A veteran of that war, he has strong feelings on the subject, and has spent a good part of his time telling people what a hellish, bloody place Korea was from 1950 to 1953. “It was a real war that killed a lot of good people,” Mr. Davis, 71, a soft-spoken retiree, said in his ranch home here. “If we forget the war, we forget the people who served and died there - and we haven't done that at all.”

Forty-seven years after leaving the Army, Mr. Davis is being inducted into the Ohio Veterans Hall of Fame in recognition of his efforts to keep the sacrifices of Korean War veterans in the public memory. His induction is Thursday in Columbus. “Mr. Davis has been very active in veterans organizations,” Hall of Fame director Shannon Scherer said. “We don't base this award on a veteran's military service, but on what he or she did after leaving the military with an honorable discharge. Each one of them has a story. Mr. Davis exemplifies the service we look for.”

Adds Toledo Korean War veteran Ed Rutherford: “He's an inspiration. If a veteran's group needs something done, he's there to help out.”

Mr. Davis was an Army corporal in Korea during most of the war, serving behind the lines in a military police battalion personnel office, where he was responsible for record-keeping. His MPs guarded the trains that carried supplies to the front lines and brought the dead and wounded back. Compared to what the combatants went through, it was not hard duty, he said.

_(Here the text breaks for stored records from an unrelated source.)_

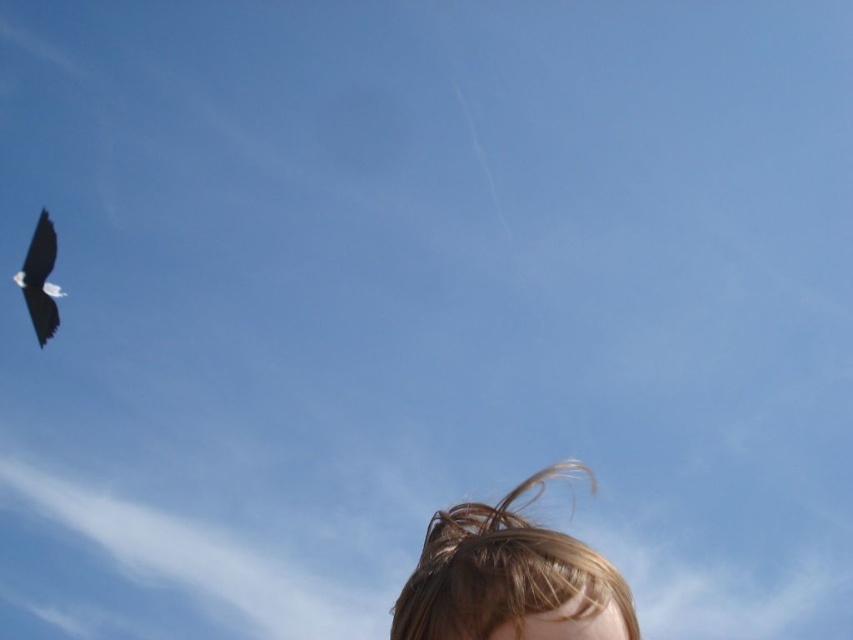 Question: Among these objects, which one is nearest to the camera?

Choices:
 (A) blonde hair at lower center
 (B) black glossy bird at upper left

Answer: (A)

Question: Does blonde hair at lower center lie behind black glossy bird at upper left?

Choices:
 (A) no
 (B) yes

Answer: (A)

Question: Which object is farther from the camera taking this photo?

Choices:
 (A) black glossy bird at upper left
 (B) blonde hair at lower center

Answer: (A)

Question: Is blonde hair at lower center further to camera compared to black glossy bird at upper left?

Choices:
 (A) no
 (B) yes

Answer: (A)

Question: In this image, where is blonde hair at lower center located relative to black glossy bird at upper left?

Choices:
 (A) above
 (B) below

Answer: (B) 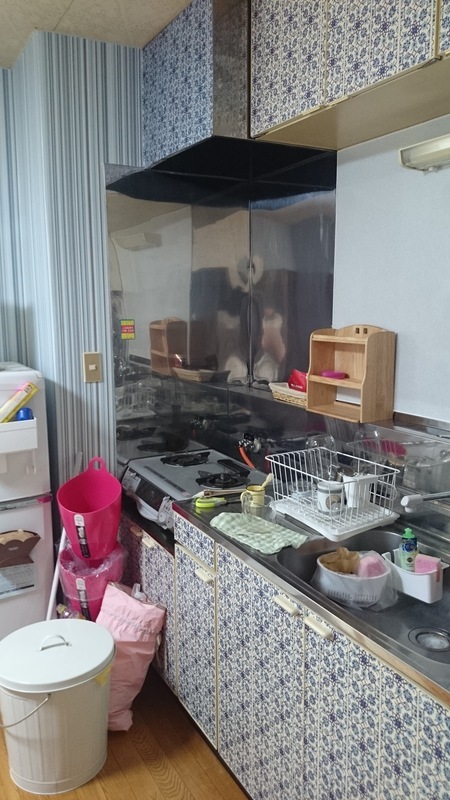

But the war changed him nonetheless. He saw bodies and hungry refugees and destroyed cities. Afterward, he returned to Wood County and his wife Shirley, to his job at a former Libbey-Owens-Ford Co. plant in East Toledo, and threw himself into veterans' activities.

He joined the Luckey American Legion Post, where he became commander and served as chaplain. He also has been the American Legion's Wood County commander. He joined the National Korean War Veterans Association in 1986, and helped start the Western Lake Erie and Northwest Ohio chapters of the group. He is active in the Bowling Green Veterans of Foreign Wars.

Mr. Davis raised funds for the maintenance and repair of Ohio's box car from the Gratitude Train sent to this country by France in 1949 as thanks for United States' participation in the World Wars. Each state received a train car. Ohio's is at Camp Perry, west of Port Clinton, and is protected by a roof thanks to donations Mr. Davis helped solicit.

At the Ohio Veterans Home in Sandusky, Mr. Davis belongs to a committee set up to establish programs to recognize the home's residents who are Korean War veterans. He is raising funds to pay for a Korean War veterans monument at the home.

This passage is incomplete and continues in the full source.